━━ PROVIDED DATA
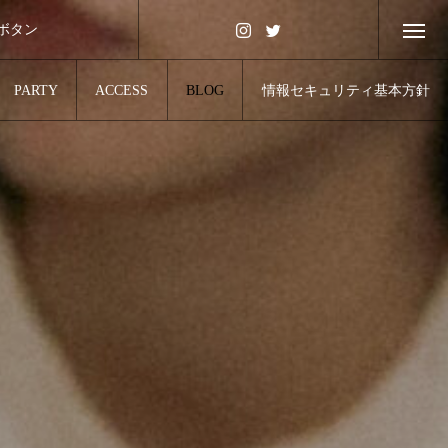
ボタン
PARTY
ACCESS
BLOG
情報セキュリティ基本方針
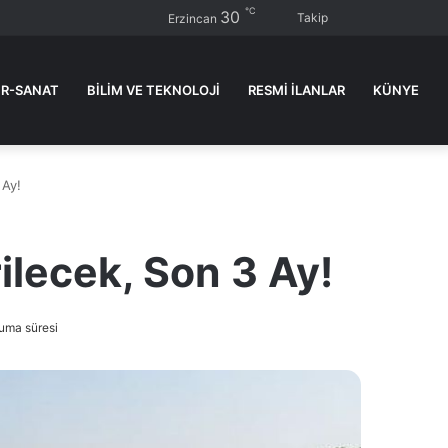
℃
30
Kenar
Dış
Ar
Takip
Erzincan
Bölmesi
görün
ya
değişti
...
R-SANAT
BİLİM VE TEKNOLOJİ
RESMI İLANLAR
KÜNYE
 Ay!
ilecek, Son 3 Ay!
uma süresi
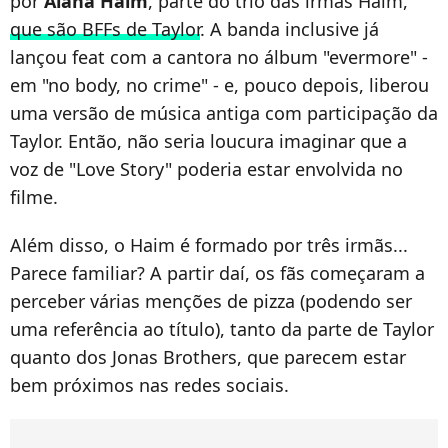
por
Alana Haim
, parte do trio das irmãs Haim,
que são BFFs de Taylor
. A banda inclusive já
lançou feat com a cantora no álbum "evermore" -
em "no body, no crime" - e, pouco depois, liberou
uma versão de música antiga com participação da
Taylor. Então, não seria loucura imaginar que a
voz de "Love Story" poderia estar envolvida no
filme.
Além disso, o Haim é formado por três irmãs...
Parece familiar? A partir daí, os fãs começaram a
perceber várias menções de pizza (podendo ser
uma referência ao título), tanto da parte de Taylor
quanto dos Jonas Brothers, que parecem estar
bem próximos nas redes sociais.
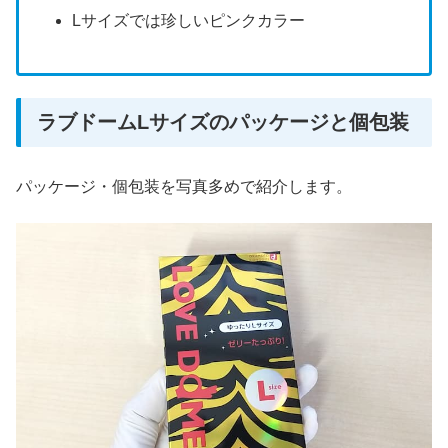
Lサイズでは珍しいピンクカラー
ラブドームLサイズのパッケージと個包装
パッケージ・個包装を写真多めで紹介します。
━━━━
DIRECTIONS — Leave out the pictures and return the rest of the records exactly.

EXERCISE OUTPUT —
ボタン
PARTY
ACCESS
BLOG
情報セキュリティ基本方針
℃
30
Kenar
Dış
Ar
Takip
Erzincan
Bölmesi
görün
ya
değişti
...
R-SANAT
BİLİM VE TEKNOLOJİ
RESMI İLANLAR
KÜNYE
 Ay!
ilecek, Son 3 Ay!
uma süresi
por
Alana Haim
, parte do trio das irmãs Haim,
que são BFFs de Taylor
. A banda inclusive já
lançou feat com a cantora no álbum "evermore" -
em "no body, no crime" - e, pouco depois, liberou
uma versão de música antiga com participação da
Taylor. Então, não seria loucura imaginar que a
voz de "Love Story" poderia estar envolvida no
filme.
Além disso, o Haim é formado por três irmãs...
Parece familiar? A partir daí, os fãs começaram a
perceber várias menções de pizza (podendo ser
uma referência ao título), tanto da parte de Taylor
quanto dos Jonas Brothers, que parecem estar
bem próximos nas redes sociais.
Lサイズでは珍しいピンクカラー
ラブドームLサイズのパッケージと個包装
パッケージ・個包装を写真多めで紹介します。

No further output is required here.